[Page-level text extractions]
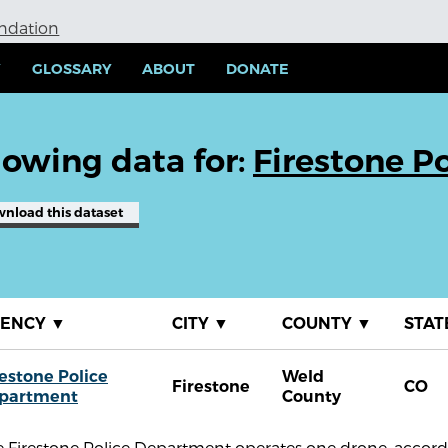
undation
Y
GLOSSARY
ABOUT
DONATE
owing data for:
Firestone P
wnload
this dataset
GENCY
▼
CITY
▼
COUNTY
▼
STAT
restone Police
Weld
Firestone
CO
partment
County
 Firestone Police Department operates one drone, accordi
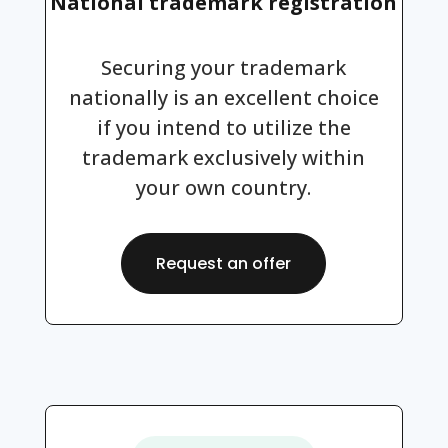
National trademark registration
Securing your trademark
nationally is an excellent choice
if you intend to utilize the
trademark exclusively within
your own country.
Request an offer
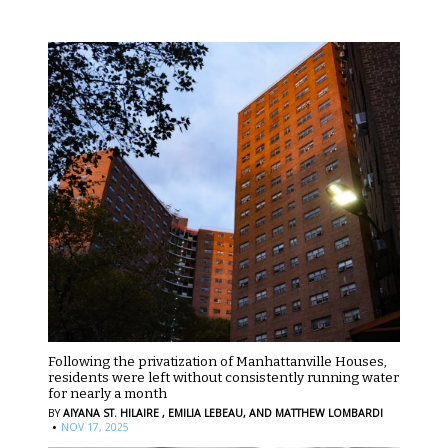
Following the privatization of Manhattanville Houses,
residents were left without consistently running water
for nearly a month
BY
AIYANA ST. HILAIRE ,
EMILIA LEBEAU,
AND MATTHEW LOMBARDI
·
NOV 17, 2025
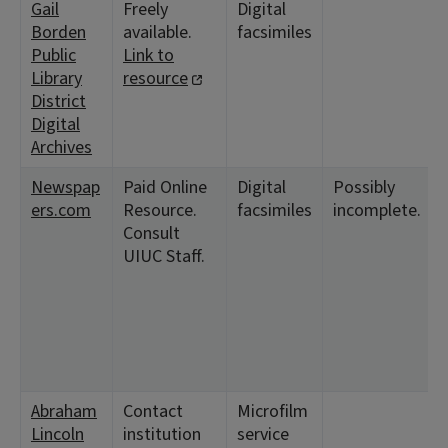
Gail
Freely
Digital
Borden
available.
facsimiles
Public
Link to
Library
resource
District
Digital
Archives
Newspap
Paid Online
Digital
Possibly
ers.com
Resource.
facsimiles
incomplete.
Consult
UIUC Staff.
Abraham
Contact
Microfilm
Lincoln
institution
service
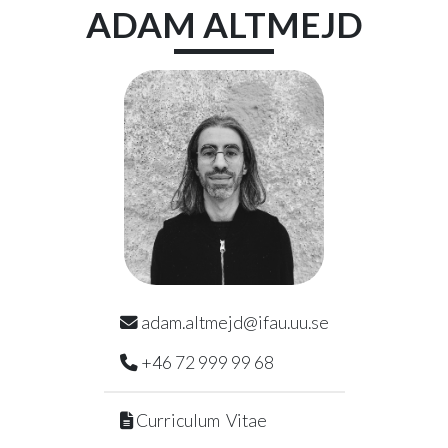
Skip to main content
ADAM
ALTMEJD
adam.altmejd@ifau.uu.se
+46 72 999 99 68
Curriculum Vitae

## [WORK ORDER]
Your task is to set down the records shown above exactly, minus any pictures.

## [ANSWER TO THIS TASK]
undation
Y
GLOSSARY
ABOUT
DONATE
owing data for:
Firestone P
wnload
this dataset
GENCY
▼
CITY
▼
COUNTY
▼
STAT
restone Police
Weld
Firestone
CO
partment
County
 Firestone Police Department operates one drone, accordi
National trademark registration
Securing your trademark
nationally is an excellent choice
if you intend to utilize the
trademark exclusively within
your own country.
Request an offer
Following the privatization of Manhattanville Houses,
residents were left without consistently running water
for nearly a month
BY
AIYANA ST. HILAIRE ,
EMILIA LEBEAU,
AND MATTHEW LOMBARDI
·
NOV 17, 2025
Gail
Freely
Digital
Borden
available.
facsimiles
Public
Link to
Library
resource
District
Digital
Archives
Newspap
Paid Online
Digital
Possibly
ers.com
Resource.
facsimiles
incomplete.
Consult
UIUC Staff.
Abraham
Contact
Microfilm
Lincoln
institution
service
Skip to main content
ADAM
ALTMEJD
adam.altmejd@ifau.uu.se
+46 72 999 99 68
Curriculum Vitae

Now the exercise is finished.